CNCLgithub / mot

Model implementation for "Adaptive computation as a new mechanism of human attention"
0 stars 0 forks source link

sensitivity with respect to state #38

Closed eivinasbutkus closed 3 years ago

eivinasbutkus commented 4 years ago

I will lay out my approach in estimating sensitivity with respect to state. Importantly, I'm taking state to be the 2D position of the dots, but we can also consider velocity (or both position and velocity by concatenating into a 4D vector).

There are two important differences when estimating sensitivity of state with respect to TD/DC sensitivity. First, state is continuous (unlike TD and DC, which are discrete), so computing KL is complicated. We can solve this by approximating the state distribution using Gaussian and then using analytic KL for Gaussians (https://en.wikipedia.org/wiki/Kullback%E2%80%93Leibler_divergence#Multivariate_normal_distributions). This takes the assumption that state is roughly gaussian distributed.

Second, we do not have the whole distribution of state within each particle (we do have the whole distribution of TD and DC for some particular state within one particle). This is fine though -- we simply have to estimate the position distribution across particles.

Steps:

  1. Take the weighted particles.
  2. Fit a 2D Gaussian on the weighted samples of positions for each trackers (or 4D Gaussian on positions+velocities?). We can call these positions.
  3. For each tracker, for i=1:att_samples, sample one of the particles using the weights and jitter it using rejuvenation. Replace that sample with the jittered version and recompute 2D gaussian, new_position. Compute kl(positions[tracker], new_position) using the analytic KL for Gaussians.
  4. Finally, we average like we do when estimating TD/DC sensitivity.

At the moment, I'm running into numerical instability when fitting the 2D Gaussian, getting PosDefException: matrix is not positive definite; Cholesky factorization failed.

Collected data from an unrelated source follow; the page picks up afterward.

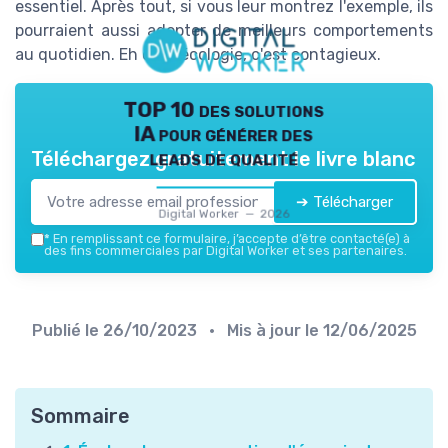
essentiel. Après tout, si vous leur montrez l'exemple, ils
pourraient aussi adopter de meilleurs comportements
au quotidien. Eh oui, l'écologie, c'est contagieux.
TOP 10 des solutions
IA pour générer des
leads de qualité
Téléchargez gratuitement le livre blanc
➔ Télécharger
Digital Worker — 2026
*
En remplissant ce formulaire, j’accepte d’être contacté(e) à
des fins commerciales par Digital Worker et ses partenaires.
Publié le
26/10/2023
• Mis à jour le
12/06/2025
Sommaire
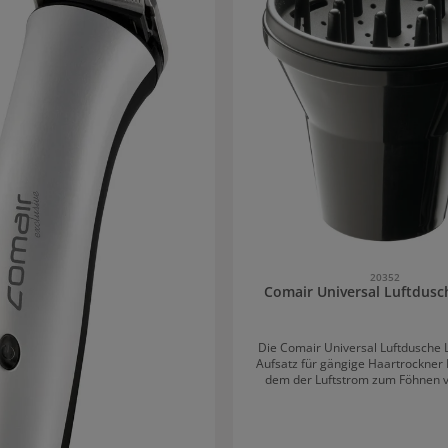
20352
Comair Universal Luftdusc
Die Comair Universal Luftdusche L
Aufsatz für gängige Haartrockner 
dem der Luftstrom zum Föhnen 
angepasst werden kann. Auch al
bekannt.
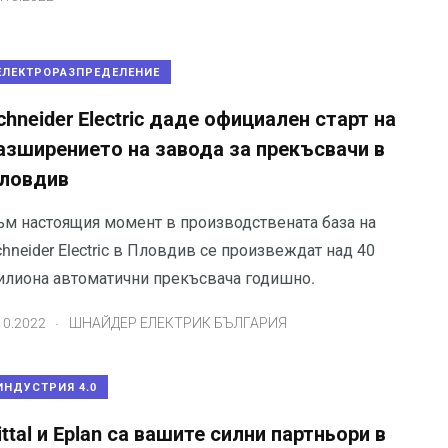
ЕЛЕКТРОРАЗПРЕДЕЛЕНИЕ
chneider Electric даде официален старт на
азширението на завода за прекъсвачи в
ловдив
ъм настоящия момент в производствената база на
hneider Electric в Пловдив се произвеждат над 40
илиона автоматични прекъсвача годишно.
.
10.2022
ШНАЙДЕР ЕЛЕКТРИК БЪЛГАРИЯ
ИНДУСТРИЯ 4.0
ittal и Eplan са вашите силни партньори в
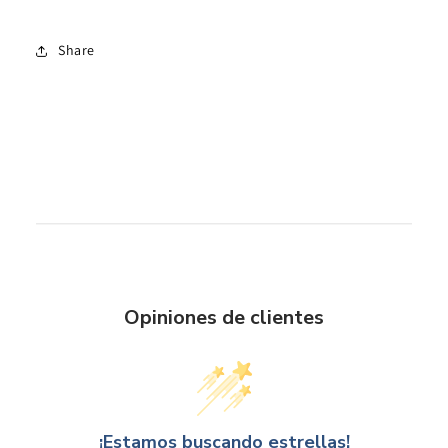
Share
Opiniones de clientes
¡Estamos buscando estrellas!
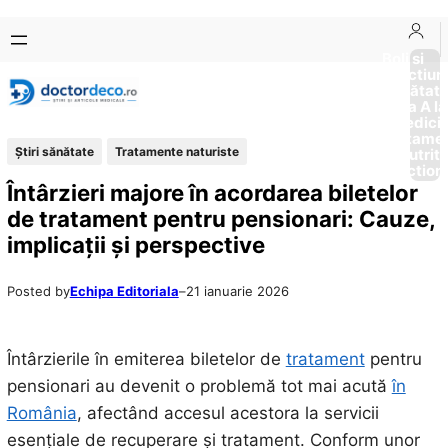
Sari
Skip
la
to
Boli si
Afectiun
conținut
content
Sănătat
de la A la
Medici
Tratame
Ştiri sănătate
Tratamente naturiste
Nutriti
Diction
Întârzieri majore în acordarea biletelor
de tratament pentru pensionari: Cauze,
implicații și perspective
Posted by
Echipa Editoriala
–
21 ianuarie 2026
Întârzierile în emiterea biletelor de
tratament
pentru
pensionari au devenit o problemă tot mai acută
în
România
, afectând accesul acestora la servicii
esențiale de recuperare și tratament. Conform unor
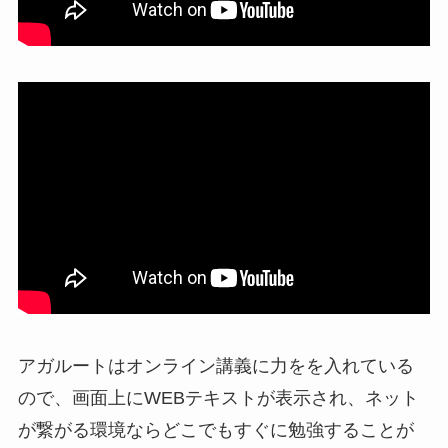
アガルートはオンライン講義に力をを入れている
ので、画面上にWEBテキストが表示され、ネット
が繋がる環境ならどこでもすぐに勉強することが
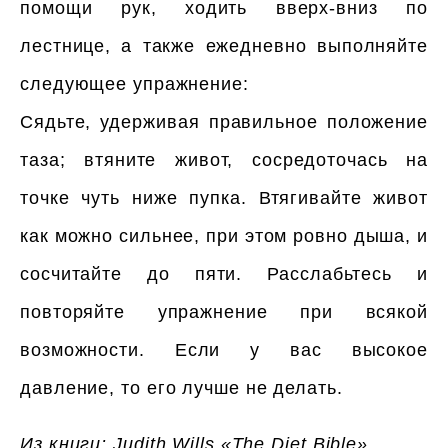
помощи рук, ходить вверх-вниз по
лестнице, а также ежедневно выполняйте
следующее упражнение:
Сядьте, удерживая правильное положение
таза; втяните живот, сосредоточась на
точке чуть ниже пупка. Втягивайте живот
как можно сильнее, при этом ровно дыша, и
сосчитайте до пяти. Расслабьтесь и
повторяйте упражнение при всякой
возможности. Если у вас высокое
давление, то его лучше не делать.
Из книги: Judith Wills «The Diet Bible»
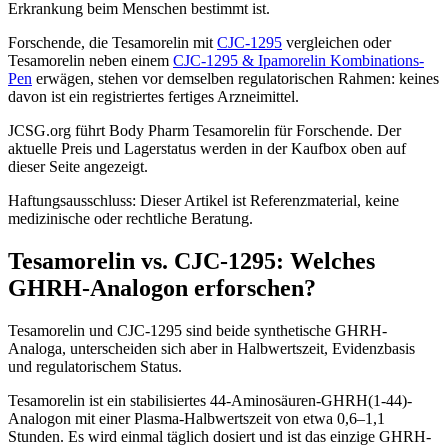
Erkrankung beim Menschen bestimmt ist.
Forschende, die Tesamorelin mit
CJC-1295
vergleichen oder
Tesamorelin neben einem
CJC-1295 & Ipamorelin Kombinations-
Pen
erwägen, stehen vor demselben regulatorischen Rahmen: keines
davon ist ein registriertes fertiges Arzneimittel.
JCSG.org führt Body Pharm Tesamorelin für Forschende. Der
aktuelle Preis und Lagerstatus werden in der Kaufbox oben auf
dieser Seite angezeigt.
Haftungsausschluss: Dieser Artikel ist Referenzmaterial, keine
medizinische oder rechtliche Beratung.
Tesamorelin vs. CJC-1295: Welches
GHRH-Analogon erforschen?
Tesamorelin und CJC-1295 sind beide synthetische GHRH-
Analoga, unterscheiden sich aber in Halbwertszeit, Evidenzbasis
und regulatorischem Status.
Tesamorelin ist ein stabilisiertes 44-Aminosäuren-GHRH(1-44)-
Analogon mit einer Plasma-Halbwertszeit von etwa 0,6–1,1
Stunden. Es wird einmal täglich dosiert und ist das einzige GHRH-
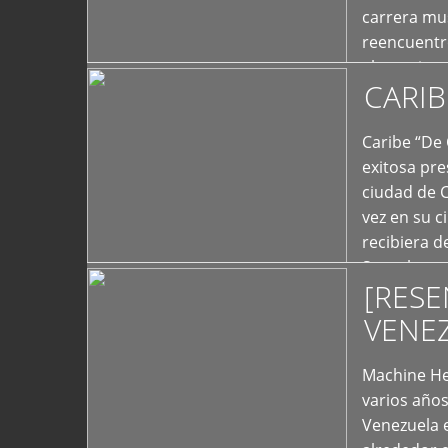
carrera mus
reencuentro
el exterior 
CARIB
+
Caribe “De 
exitosa pre
ciudad de 
vez en su c
recibiera 
Store los c
[RESE
+
VENE
Machine He
varios año
Venezuela 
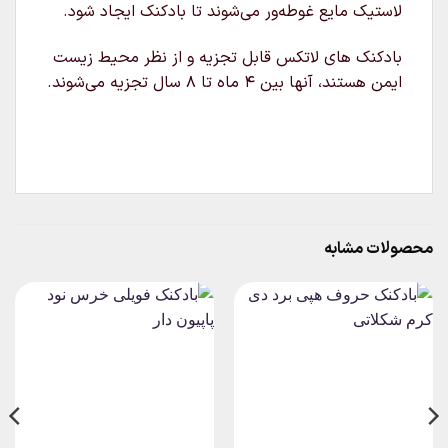
لاستیک مایع غوطه‌ور می‌شوند تا بادکنک ایجاد شود.
بادکنک های لاتکس قابل تجزیه و از نظر محیط زیست
ایمن هستند، آنها بین ۴ ماه تا ۸ سال تجزیه می‌شوند.
محصولات مشابه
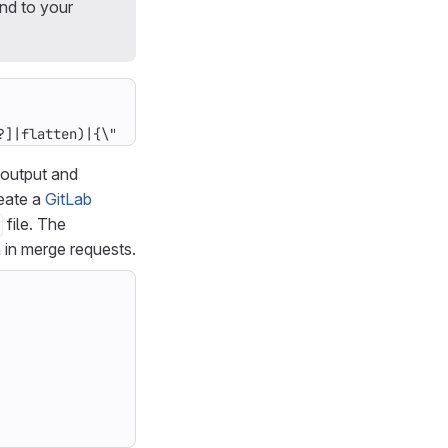
d to your
?]|flatten)|{\"create\":(map(select(.==\"create\"))|leng
output and
reate a
GitLab
file. The
 in merge requests.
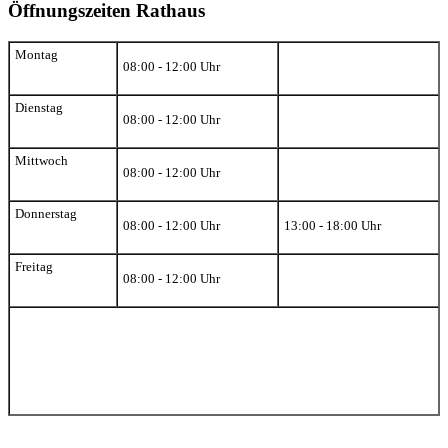
Öffnungszeiten Rathaus
Montag
08:00 - 12:00 Uhr
Dienstag
08:00 - 12:00 Uhr
Mittwoch
08:00 - 12:00 Uhr
Donnerstag
08:00 - 12:00 Uhr
13:00 - 18:00 Uhr
Freitag
08:00 - 12:00 Uhr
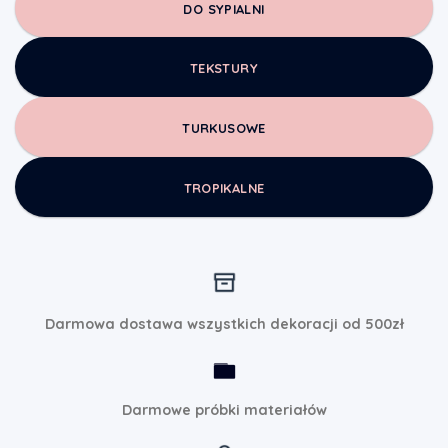
DO SYPIALNI
TEKSTURY
TURKUSOWE
TROPIKALNE
Darmowa dostawa wszystkich dekoracji od 500zł
Darmowe próbki materiałów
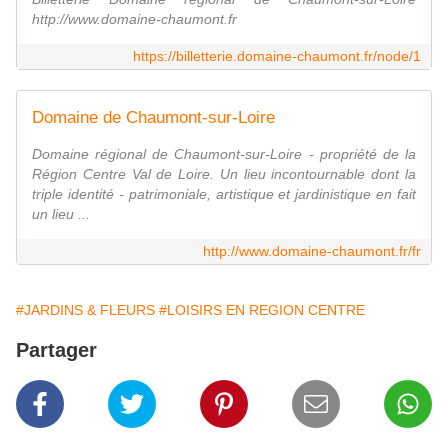
http://www.domaine-chaumont.fr
https://billetterie.domaine-chaumont.fr/node/1
Domaine de Chaumont-sur-Loire
Domaine régional de Chaumont-sur-Loire - propriété de la
Région Centre Val de Loire. Un lieu incontournable dont la
triple identité - patrimoniale, artistique et jardinistique en fait
un lieu ...
http://www.domaine-chaumont.fr/fr
#JARDINS & FLEURS
#LOISIRS EN REGION CENTRE
Partager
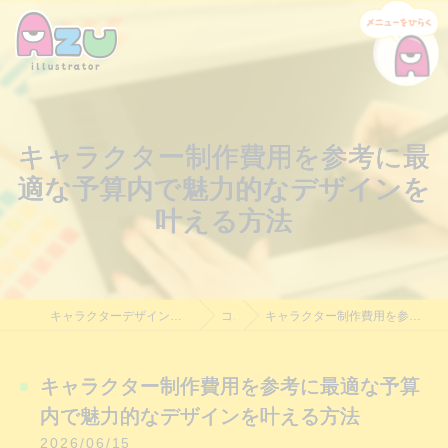
キャラクター制作費用を参考に最
適な予算内で魅力的なデザインを
叶える方法
キャラクターデザイン制作・依頼｜Azu Illustrator｜料金相談受付中
コラム
キャラクター制作費用を参考に最適な予算内で魅力的なデザインを叶える方法
キャラクター制作費用を参考に最適な予算
内で魅力的なデザインを叶える方法
2026/06/15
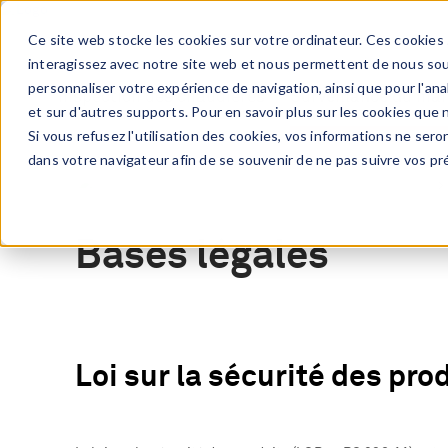
Aller
au
Ce site web stocke les cookies sur votre ordinateur. Ces cookies 
contenu
interagissez avec notre site web et nous permettent de nous souv
principal
personnaliser votre expérience de navigation, ainsi que pour l'anal
Inspection des chaudières
Surveillance du ma
et sur d'autres supports. Pour en savoir plus sur les cookies que 
Si vous refusez l'utilisation des cookies, vos informations ne seron
dans votre navigateur afin de se souvenir de ne pas suivre vos pr
Surveillance du marché EP
Règles & règlements
Bases légales
Loi sur la sécurité des pro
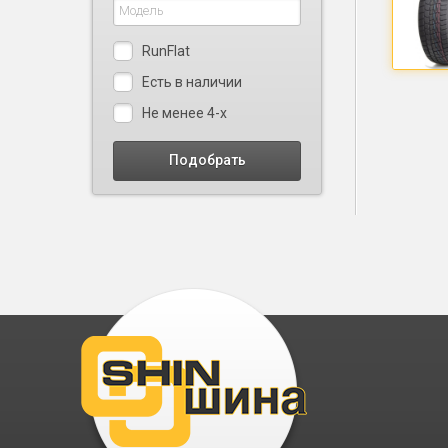
RunFlat
Есть в наличии
Не менее 4-х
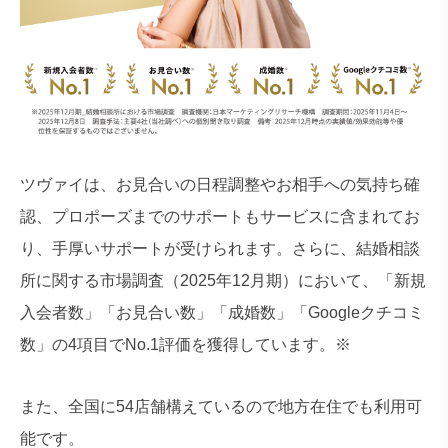
ツヴァイは、お見合いの日程調整やお相手への気持ち確
認、プロポーズまでのサポートもサービスに含まれてお
り、手厚いサポートが受けられます。さらに、結婚相談
所に関する市場調査（2025年12月期）において、「新規
入会者数」「お見合い数」「成婚数」「Googleクチコミ
数」の4項目でNo.1評価を獲得しています。※
また、全国に54店舗構えているので地方在住でも利用可
能です。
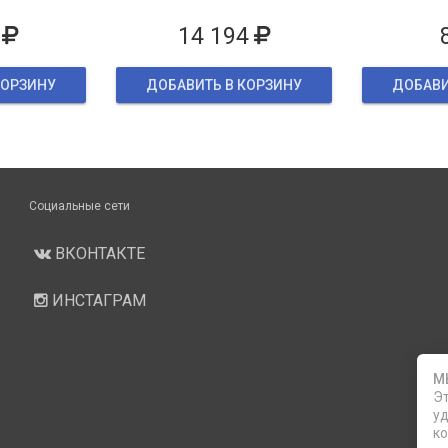
ке
14 194
КОРЗИНУ
ДОБАВИТЬ В КОРЗИНУ
ДОБАВИ
Социальные сети
ВКОНТАКТЕ
ИНСТАГРАМ
М
Эт
уд
ко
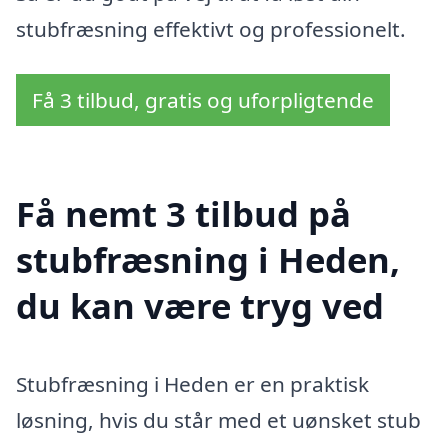
stubfræsning effektivt og professionelt.
Få 3 tilbud, gratis og uforpligtende
Få nemt 3 tilbud på
stubfræsning i Heden,
du kan være tryg ved
Stubfræsning i Heden er en praktisk
løsning, hvis du står med et uønsket stub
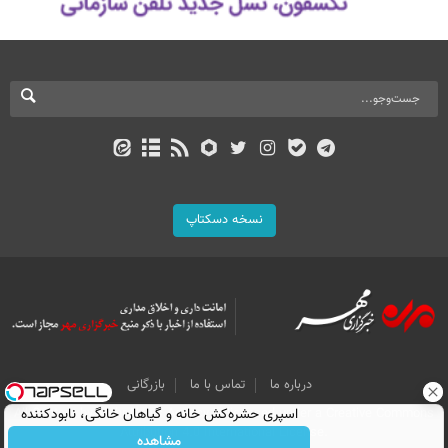
نسخه دسکتاپ
درباره ما
تماس با ما
بازرگانی
اسپری حشره‌کش خانه و گیاهان خانگی، نابودکننده
All Content by Mehr News Agency is licensed under a Creative Commons
Attribution 4.0 International License.
انواع حشرات خانگی و آفات
مشاهده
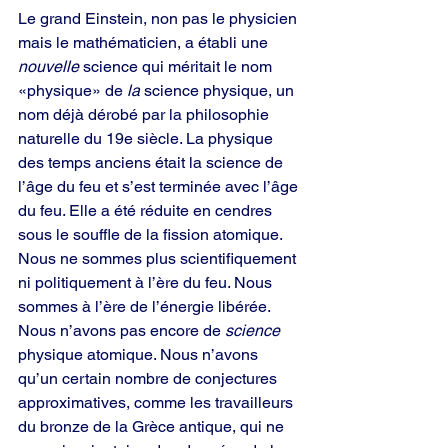
Le grand Einstein, non pas le physicien 
mais le mathématicien, a établi une 
nouvelle
 science qui méritait le nom 
«physique» de 
la
 science physique, un 
nom déjà dérobé par la philosophie 
naturelle du 19e siècle. La physique 
des temps anciens était la science de 
l’âge du feu et s’est terminée avec l’âge 
du feu. Elle a été réduite en cendres 
sous le souffle de la fission atomique. 
Nous ne sommes plus scientifiquement 
ni politiquement à l’ère du feu. Nous 
sommes à l’ère de l’énergie libérée. 
Nous n’avons pas encore de 
science
physique atomique. Nous n’avons 
qu’un certain nombre de conjectures 
approximatives, comme les travailleurs 
du bronze de la Grèce antique, qui ne 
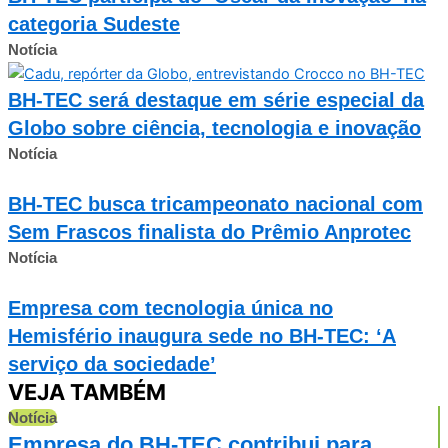
categoria Sudeste
Notícia
BH-TEC será destaque em série especial da
Globo sobre ciência, tecnologia e inovação
Notícia
BH-TEC busca tricampeonato nacional com
Sem Frascos finalista do Prêmio Anprotec
Notícia
Empresa com tecnologia única no
Hemisfério inaugura sede no BH-TEC: ‘A
serviço da sociedade’
VEJA TAMBÉM
Notícia
Empresa do BH-TEC contribui para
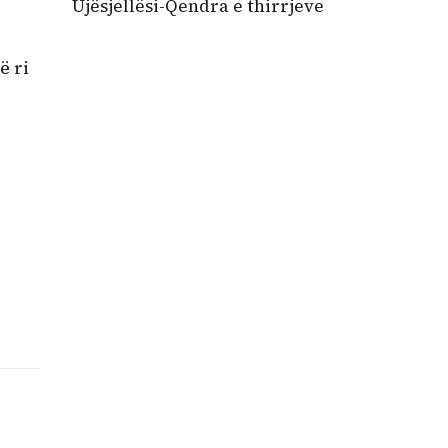
Ujësjellësi-Qendra e thirrjeve
ë ri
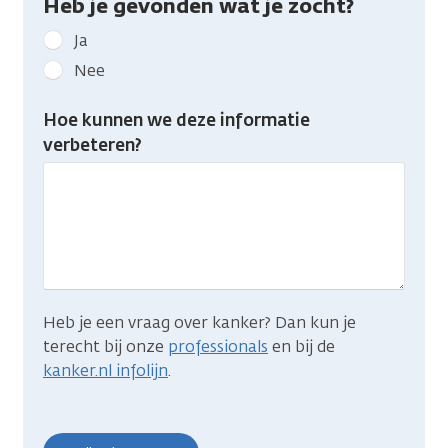
Heb je gevonden wat je zocht?
Geef
Ja
kanker.nl
Nee
feedback:
Heb
Hoe kunnen we deze informatie
je
verbeteren?
gevonden
wat
je
zocht?
Heb je een vraag over kanker? Dan kun je
terecht bij onze
professionals
en bij de
kanker.nl infolijn
.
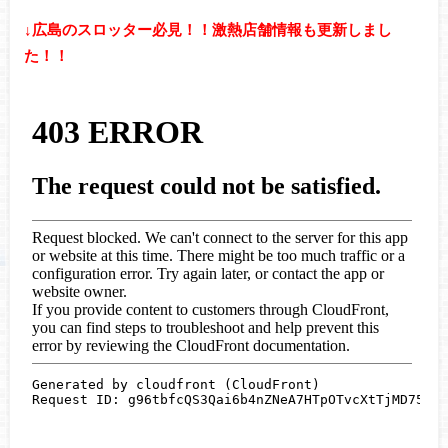
↓広島のスロッター必見！！激熱店舗情報も更新しまし
た！！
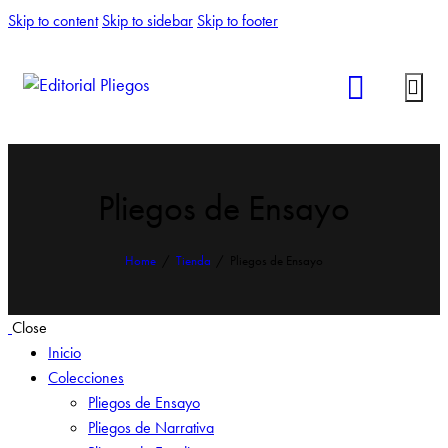
Skip to content
Skip to sidebar
Skip to footer
Pliegos de Ensayo
Home
Tienda
Pliegos de Ensayo
Close
Inicio
Colecciones
Pliegos de Ensayo
Pliegos de Narrativa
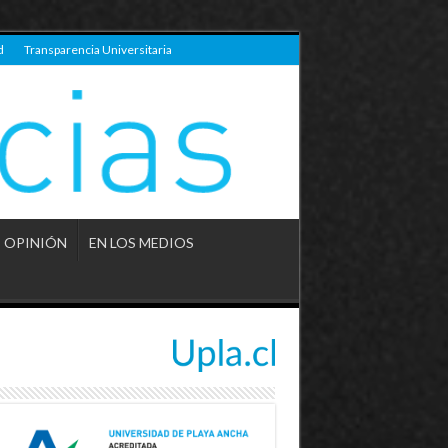
d
Transparencia Universitaria
OPINIÓN
EN LOS MEDIOS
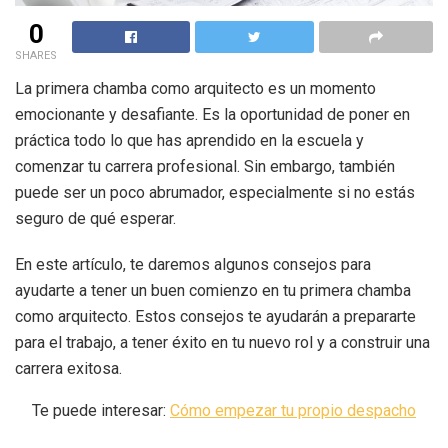
0
SHARES
La primera chamba como arquitecto es un momento
emocionante y desafiante. Es la oportunidad de poner en
práctica todo lo que has aprendido en la escuela y
comenzar tu carrera profesional. Sin embargo, también
puede ser un poco abrumador, especialmente si no estás
seguro de qué esperar.
En este artículo, te daremos algunos consejos para
ayudarte a tener un buen comienzo en tu primera chamba
como arquitecto. Estos consejos te ayudarán a prepararte
para el trabajo, a tener éxito en tu nuevo rol y a construir una
carrera exitosa.
Te puede interesar:
Cómo empezar tu propio despacho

belledon commented 4 years ago

thanks for spelling this out.

In terms of instability, i'd imagine that most of the unweighted samples are the same and thus you will have very low variance.

One question here. How would sensitivity differ across trackers? one possibility is that this will be proportional to the amount that each tracker has left to converge but i'm not 100%

eivinasbutkus commented 4 years ago

Actually, I was using weighted samples, but you're right that the very low weight of the other samples can make it unstable.

How would sensitivity differ across trackers?

I think you're right saying that it'd be proportional to how much the tracker has left to converge. It'd take the opportunities where the state distribution moves are largest (unsurprisingly, by definition), but not sure where that is exactly. It should definitely be much more uniform (attending to things on their own and so on).